Correlation map of 18F-FDG parameters and immune cell scores in all patients and each molecular subtype. Correlation coefficients (r) are expressed using a color scale. An asterisk means a pair for which |r|> 0.4 and P < 0.05. This result has not corrected for multiple testing. A correlation map of 18F-FDG parameters and immune cell scores in all patients, B–D correlation map of 18F-FDG parameters and immune cell scores in PP, TRU and PI group
Correlation between 18F-FDG parameter and immune cells: A scatter plots for a correlation analysis of TLR and Tgd, and B scatter plots for a correlation analysis of TLR and CYT. The boxes in each scatter plot show the coefficient of determination and the p value. The dark gray line is a linear regression line, and the gray region is the 95% confidence region
Prognostic value of 18F-FDG PET parameters, CYT and immune cell scores
We assessed the abilities of the 18F-FDG PET parameters, CYT scores, immune cell scores and molecular subtypes with regard to predicting patients’ overall survival. Among the molecular subtypes, there were no significant differences in the overall survival rates between the three groups (P = 0.3). However, when the TRU group and the others were compared, the TRU group tended to have better clinical outcomes (P = 0.1) (Fig. 5), consistent with a previous report [29]. Among the 18F-FDG PET parameters, low TLR and low COV scores were associated with better overall survival (P = 0.01, and 0.04, respectively) (Fig. 6, Additional file 1: Table S2). Also, a low CYT score was associated with better prognosis (P = 0.05) (Fig. 7A, Additional file 1: Table S2). Among the immune scores, high T follicular helper cell (TFH) and high CD8 T cell scores were associated with better prognosis (P = 0.036 for CD8 T cells; P = 0.005 for TFH cells) (Fig. 7B-C, Additional file 1: Table S2).
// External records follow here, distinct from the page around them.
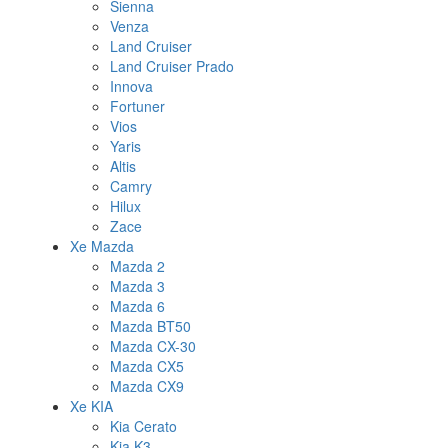
Sienna
Venza
Land Cruiser
Land Cruiser Prado
Innova
Fortuner
Vios
Yaris
Altis
Camry
Hilux
Zace
Xe Mazda
Mazda 2
Mazda 3
Mazda 6
Mazda BT50
Mazda CX-30
Mazda CX5
Mazda CX9
Xe KIA
Kia Cerato
Kia K3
Prognostic value of molecular subtypes: A overall survival Kaplan–Meier curves of each group divided by the molecular subtype, and B PP + PI versus TRU. The boxes in each survival curve show the number of dead and the total number of patients for the groups and the p values according to log-rank tests
Prognostic value of 18F-FDG PET parameters. Kaplan–Meier curves of each A TLR, B MTV, C TLG and D COV group divided by the median values of the parameters for overall survival. Red, high group; blue, low group. The boxes in each survival curve show the number of dead and the total number of patients for groups and the p values according to log-rank tests
Prognostic value of immune cell scores. Kaplan–Meier curves of each A cytolytic activity score, B CD8 T cell, and C T follicular helper cell group divided by the median values of the parameters for overall survival. Red, high group; blue, low group. The boxes in each survival curve show a number of dead and the total number of patients for groups and the p values according to by log-rank tests
Finally, we selected TLR from the 18F-FDG PET parameters and the TFH score from the immune cell scores, which showed the most robust parameters in their groups for predictions of clinical outcomes (lowest P value in a log-rank test) to explore the additive value of combining the immune cell score and this 18F-FDG PET parameter. The patients were divided into four groups, as follows: (1) patients with high TLR and high TFH scores, (2) patients with high TLR and low TFH scores, (3) patients with low TLR and high TFH scores and (4) patients with low TLR and low TFH scores. A Kaplan–Meier analysis demonstrated good stratification of the four groups, and patients in the high TLR group with a low TFH score had the worst clinical outcome (P = 0.002) (Fig. 8A). The five-year survival rate was visualized according to different stages in the groups according to the TLR and TFH scores (Fig. 8B). As expected, the five-year survival rate declined at higher stages and when the TLR was higher. Interestingly, the high TFH group had a longer five-year survival rate than the low TFH group at a low stage, but the trend was reversed at a high stage (Fig. 8B, Table 4). Furthermore, TLR and TFH had independent prognostic values according to a multivariate Cox regression analysis, even after adjustments with clinicopathologic features and with each other (P = 0.016 for TLR; P = 0.017 for TFH; P = 0.024 for adjusted TLR; P = 0.047 for adjusted TFH) (Table 5).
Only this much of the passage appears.